Airport in the Shetland Isles, Scotland

Foula Airfield is an airfield located on the remote island of Foula, part of the Shetland Islands in the north of Scotland.

== History ==
The airstrip opened in the 1970s and is run by the Foula Airstrip Trust, Scottish charity number SC021728. Foula is also served by a ferry service running three times a week but many tourists prefer the short flight to the 135 min crossing. Also, the ferry is based on Foula, so a day trip to the island is possible only by air. The flights are used to transport essentials, such as medical prescriptions, to the island, which has a population of 38.

The airfield also provides the island's only public toilet and telephone.

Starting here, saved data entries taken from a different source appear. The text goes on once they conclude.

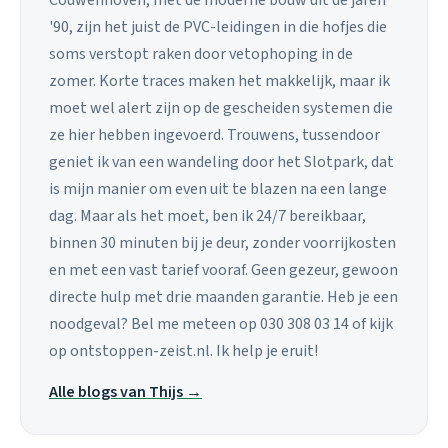
'90, zijn het juist de PVC-leidingen in die hofjes die
soms verstopt raken door vetophoping in de
zomer. Korte traces maken het makkelijk, maar ik
moet wel alert zijn op de gescheiden systemen die
ze hier hebben ingevoerd. Trouwens, tussendoor
geniet ik van een wandeling door het Slotpark, dat
is mijn manier om even uit te blazen na een lange
dag. Maar als het moet, ben ik 24/7 bereikbaar,
binnen 30 minuten bij je deur, zonder voorrijkosten
en met een vast tarief vooraf. Geen gezeur, gewoon
directe hulp met drie maanden garantie. Heb je een
noodgeval? Bel me meteen op 030 308 03 14 of kijk
op ontstoppen-zeist.nl. Ik help je eruit!
Alle blogs van Thijs →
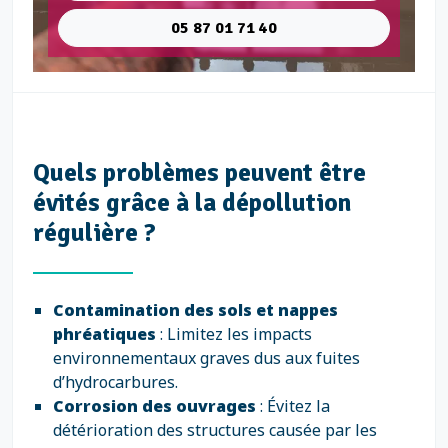
05 87 01 71 40
Quels problèmes peuvent être
évités grâce à la dépollution
régulière ?
Contamination des sols et nappes
phréatiques
: Limitez les impacts
environnementaux graves dus aux fuites
d’hydrocarbures.
Corrosion des ouvrages
: Évitez la
détérioration des structures causée par les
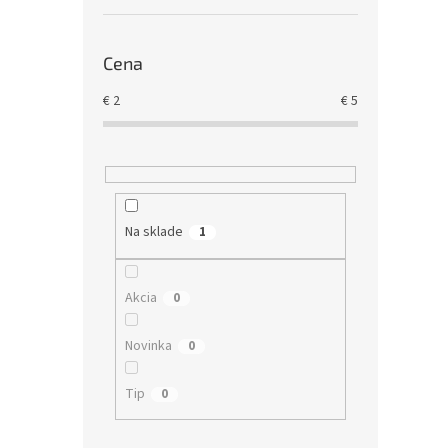
Cena
€
2
€
5
Na sklade
1
Akcia
0
Novinka
0
Tip
0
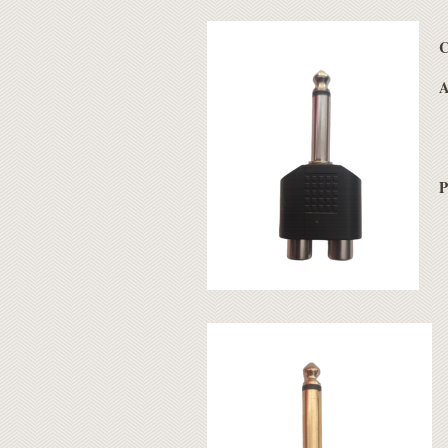
C
A
P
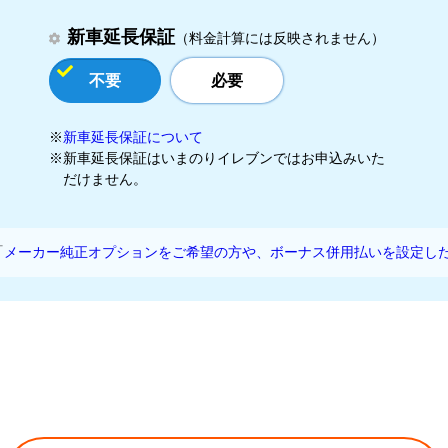
新車延長保証
（料金計算には反映されません）
不要
必要
※
新車延長保証について
※新車延長保証はいまのりイレブンではお申込みいた
だけません。
「
メーカー純正オプションをご希望の方や、ボーナス併用払いを設定し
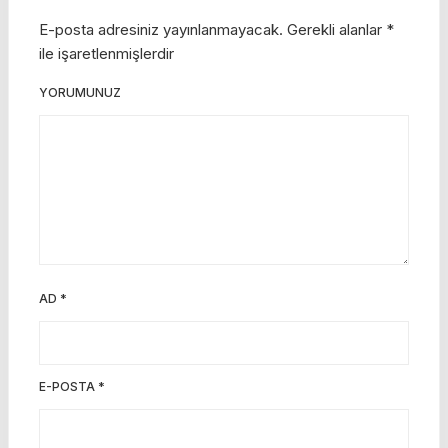
E-posta adresiniz yayınlanmayacak.
Gerekli alanlar
*
ile işaretlenmişlerdir
YORUMUNUZ
AD
*
E-POSTA
*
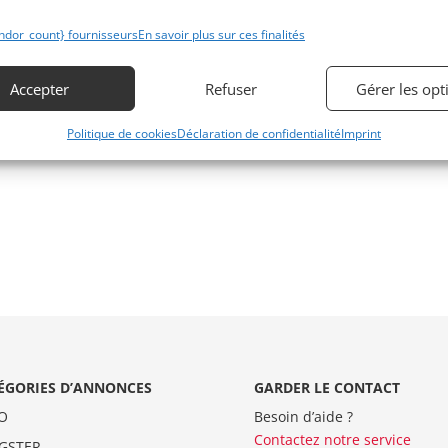
ndor_count} fournisseurs
En savoir plus sur ces finalités
Accepter
Refuser
Gérer les opt
Politique de cookies
Déclaration de confidentialité
Imprint
ÉGORIES D’ANNONCES
GARDER LE CONTACT
O
Besoin d’aide ?
Contactez notre service
GSTER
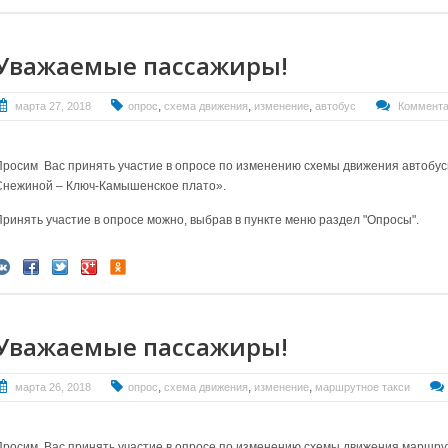
Уважаемые пассажиры!
,
,
,
марта 27, 2018
опрос
схема движения
изменение
автобус
Коммента
Просим Вас принять участие в опросе по изменению схемы движения автобус
Снежиной – Ключ-Камышенское плато».
Принять участие в опросе можно, выбрав в пункте меню раздел "Опросы".
Уважаемые пассажиры!
,
,
,
марта 26, 2018
опрос
схема движения
изменение
маршрутное такси
Просим Вас принять участие в опросе по изменению схемы движения маршру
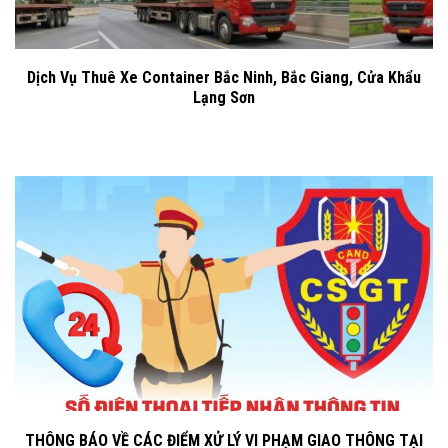
Dịch Vụ Thuê Xe Container Bắc Ninh, Bắc Giang, Cửa Khẩu
Lạng Sơn
THÔNG BÁO VỀ CÁC ĐIỂM XỬ LÝ VI PHẠM GIAO THÔNG TẠI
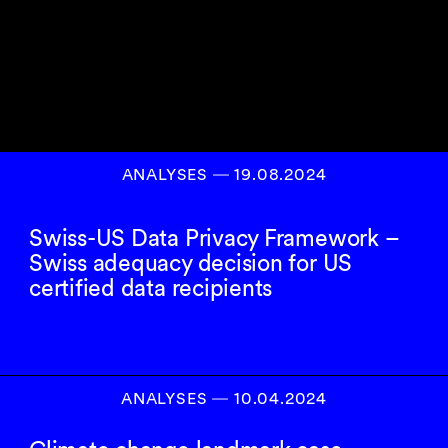
ANALYSES
―
19.08.2024
Swiss-US Data Privacy Framework –
Swiss adequacy decision for US
certified data recipients
ANALYSES
―
10.04.2024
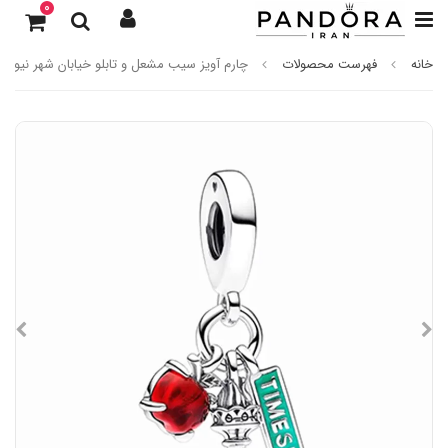
0
خانه
فهرست محصولات
چارم آویز سیب مشعل و تابلو خیابان شهر نیویورک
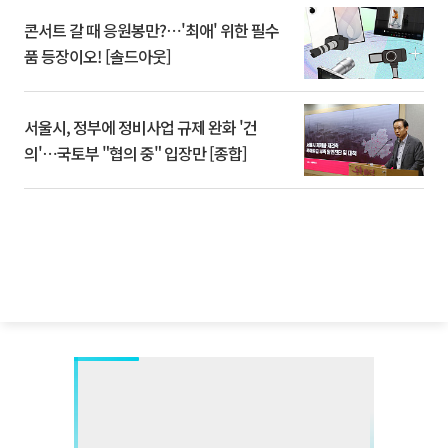
콘서트 갈 때 응원봉만?⋯'최애' 위한 필수
품 등장이오! [솔드아웃]
서울시, 정부에 정비사업 규제 완화 '건
의'⋯국토부 "협의 중" 입장만 [종합]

== Airline and destination ==

Foula is served by a PSO service from Tingwall Airport run by Airtask Group and funded by Shetland Islands Council. The service uses a Britten Norman Islander aircraft and runs 7 times a week in winter and 13 times a week in summer, with a flying time of 15 minutes. Flights are heavily weather dependent due to fog and crosswind.

| Airlines | Destinations |
|---|---|
| Directflight | Lerwick |

== Accidents and incidents ==
In June 2014 flights were suspended as it was believed that the airfield's insurance was not suitable following the closure of the island's fire station in 2012. Flights have since resumed.